(Stored entries)
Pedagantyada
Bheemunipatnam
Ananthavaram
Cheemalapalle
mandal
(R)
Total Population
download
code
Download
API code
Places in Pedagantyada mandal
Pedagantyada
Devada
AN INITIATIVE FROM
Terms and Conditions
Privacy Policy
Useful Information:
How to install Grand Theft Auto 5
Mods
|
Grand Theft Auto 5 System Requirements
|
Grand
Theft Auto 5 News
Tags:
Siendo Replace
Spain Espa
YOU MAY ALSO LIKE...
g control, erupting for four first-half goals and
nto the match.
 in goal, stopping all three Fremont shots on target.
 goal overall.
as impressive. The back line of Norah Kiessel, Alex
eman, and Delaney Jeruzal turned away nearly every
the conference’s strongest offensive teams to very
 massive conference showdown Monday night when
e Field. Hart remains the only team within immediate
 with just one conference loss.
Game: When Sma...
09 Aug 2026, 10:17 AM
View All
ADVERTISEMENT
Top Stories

--

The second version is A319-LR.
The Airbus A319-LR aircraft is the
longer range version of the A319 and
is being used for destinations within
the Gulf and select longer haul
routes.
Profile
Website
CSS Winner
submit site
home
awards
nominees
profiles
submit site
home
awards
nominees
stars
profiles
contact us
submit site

---

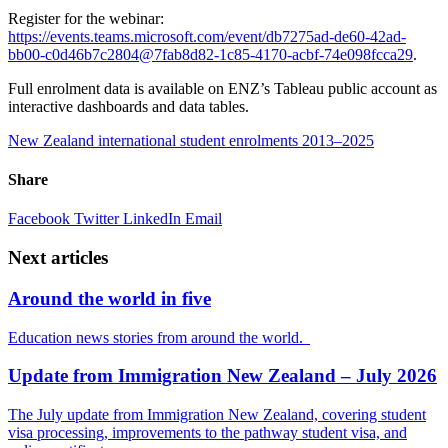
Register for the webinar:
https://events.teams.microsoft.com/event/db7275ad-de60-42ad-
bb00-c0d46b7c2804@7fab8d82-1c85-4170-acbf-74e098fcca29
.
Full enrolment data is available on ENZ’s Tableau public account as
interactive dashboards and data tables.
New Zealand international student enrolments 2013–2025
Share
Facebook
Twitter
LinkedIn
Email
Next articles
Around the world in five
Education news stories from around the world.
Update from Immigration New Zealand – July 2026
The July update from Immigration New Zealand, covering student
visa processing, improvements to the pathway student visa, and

**Exercise aim**
Among the records above, repeat exactly the line with "Game: When Sma...", the line with "Top Stories", and every line in between, and only those.

**Exercise response**
Game: When Sma...
09 Aug 2026, 10:17 AM
View All
ADVERTISEMENT
Top Stories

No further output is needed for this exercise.